# YOUR OBJECTIVE
Images do not belong in the copy; retype the rest of the entries below exactly.

# Stored data entries
+===+

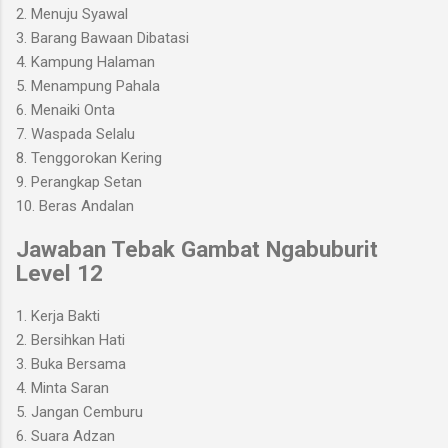
2. Menuju Syawal
3. Barang Bawaan Dibatasi
4. Kampung Halaman
5. Menampung Pahala
6. Menaiki Onta
7. Waspada Selalu
8. Tenggorokan Kering
9. Perangkap Setan
10. Beras Andalan
Jawaban Tebak Gambat Ngabuburit
Level 12
1. Kerja Bakti
2. Bersihkan Hati
3. Buka Bersama
4. Minta Saran
5. Jangan Cemburu
6. Suara Adzan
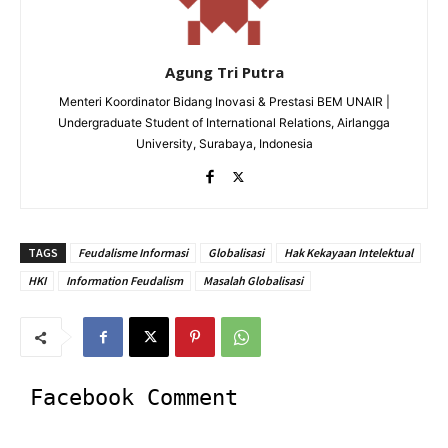
Agung Tri Putra
Menteri Koordinator Bidang Inovasi & Prestasi BEM UNAIR |
Undergraduate Student of International Relations, Airlangga
University, Surabaya, Indonesia
TAGS
Feudalisme Informasi
Globalisasi
Hak Kekayaan Intelektual
HKI
Information Feudalism
Masalah Globalisasi
Facebook Comment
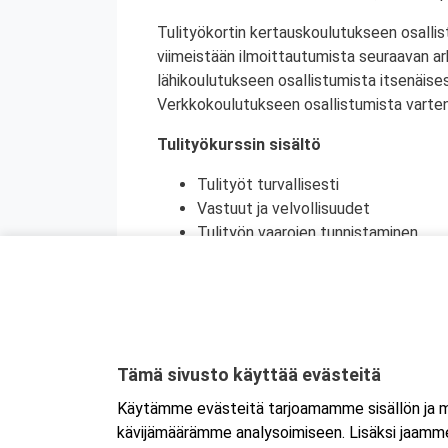
Tulityökortin kertauskoulutukseen osallis
viimeistään ilmoittautumista seuraavan a
lähikoulutukseen osallistumista itsenäise
Verkkokoulutukseen osallistumista varten 
Tulityökurssin sisältö
Tulityöt turvallisesti
Vastuut ja velvollisuudet
Tulityön vaarojen tunnistaminen
Turvatoimet eri toimintaympäristöi
Toiminta onnettomuustilanteessa
Käytännön harjoittelu (alkusammutu
Kurssikoe
Tulityökortti on voimassa viisi vuotta. Tu
Tämä sivusto käyttää evästeitä
Tanskassa. Pohjoismaisten palontorjunta
Käytämme evästeitä tarjoamamme sisällön ja ma
Ruotsin tulityökoulutus uudistui heinäku
kävijämäärämme analysoimiseen. Lisäksi jaamme 
Ruotsissa enää pätevä.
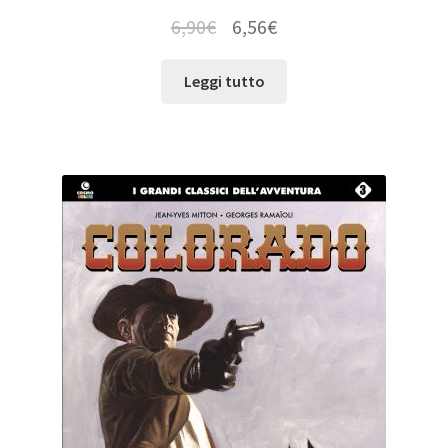
6,90
€
6,56
€
Leggi tutto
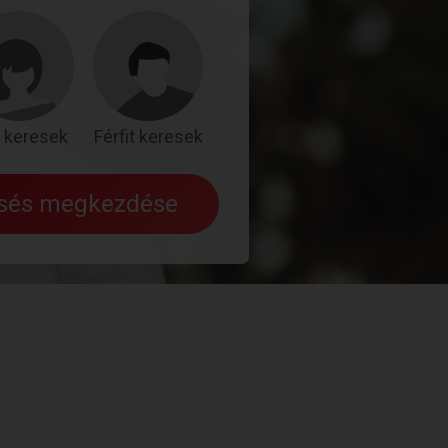
 keresek
Férfit keresek
esés megkezdése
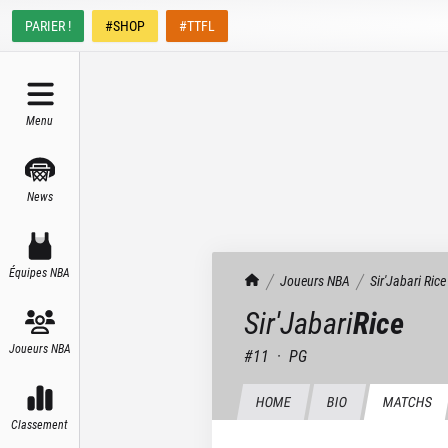
PARIER !
#SHOP
#TTFL
Menu
News
Équipes NBA
TrashTalk Actu NBA
Joueurs NBA
Sir'Jabari
Rice
Sir'Jabari
Rice
Joueurs NBA
#
11
·
PG
HOME
BIO
MATCHS
Classement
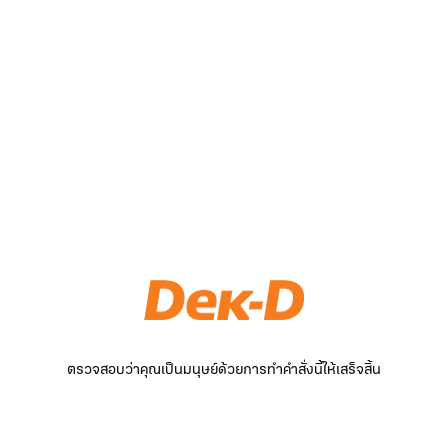
ตรวจสอบว่าคุณเป็นมนุษย์ด้วยการทำคำสั่งนี้ให้เสร็จสิ้น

+===+

# RESPONSE AREA
2. Menuju Syawal
3. Barang Bawaan Dibatasi
4. Kampung Halaman
5. Menampung Pahala
6. Menaiki Onta
7. Waspada Selalu
8. Tenggorokan Kering
9. Perangkap Setan
10. Beras Andalan
Jawaban Tebak Gambat Ngabuburit
Level 12
1. Kerja Bakti
2. Bersihkan Hati
3. Buka Bersama
4. Minta Saran
5. Jangan Cemburu
6. Suara Adzan
Agung Tri Putra
Menteri Koordinator Bidang Inovasi & Prestasi BEM UNAIR |
Undergraduate Student of International Relations, Airlangga
University, Surabaya, Indonesia
TAGS
Feudalisme Informasi
Globalisasi
Hak Kekayaan Intelektual
HKI
Information Feudalism
Masalah Globalisasi
Facebook Comment
Tulityökortin kertauskoulutukseen osallis
viimeistään ilmoittautumista seuraavan a
lähikoulutukseen osallistumista itsenäise
Verkkokoulutukseen osallistumista varten 
Tulityökurssin sisältö
Tulityöt turvallisesti
Vastuut ja velvollisuudet
Tulityön vaarojen tunnistaminen
Turvatoimet eri toimintaympäristöi
Toiminta onnettomuustilanteessa
Käytännön harjoittelu (alkusammutu
Kurssikoe
Tulityökortti on voimassa viisi vuotta. Tu
Tämä sivusto käyttää evästeitä
Tanskassa. Pohjoismaisten palontorjunta
Käytämme evästeitä tarjoamamme sisällön ja ma
Ruotsin tulityökoulutus uudistui heinäku
kävijämäärämme analysoimiseen. Lisäksi jaamme 
Ruotsissa enää pätevä.
6,90
€
6,56
€
Leggi tutto
 keresek
Férfit keresek
esés megkezdése
PARIER !
#SHOP
#TTFL
Menu
News
Équipes NBA
TrashTalk Actu NBA
Joueurs NBA
Sir'Jabari
Rice
Sir'Jabari
Rice
Joueurs NBA
#
11
·
PG
HOME
BIO
MATCHS
Classement
ตรวจสอบว่าคุณเป็นมนุษย์ด้วยการทำคำสั่งนี้ให้เสร็จสิ้น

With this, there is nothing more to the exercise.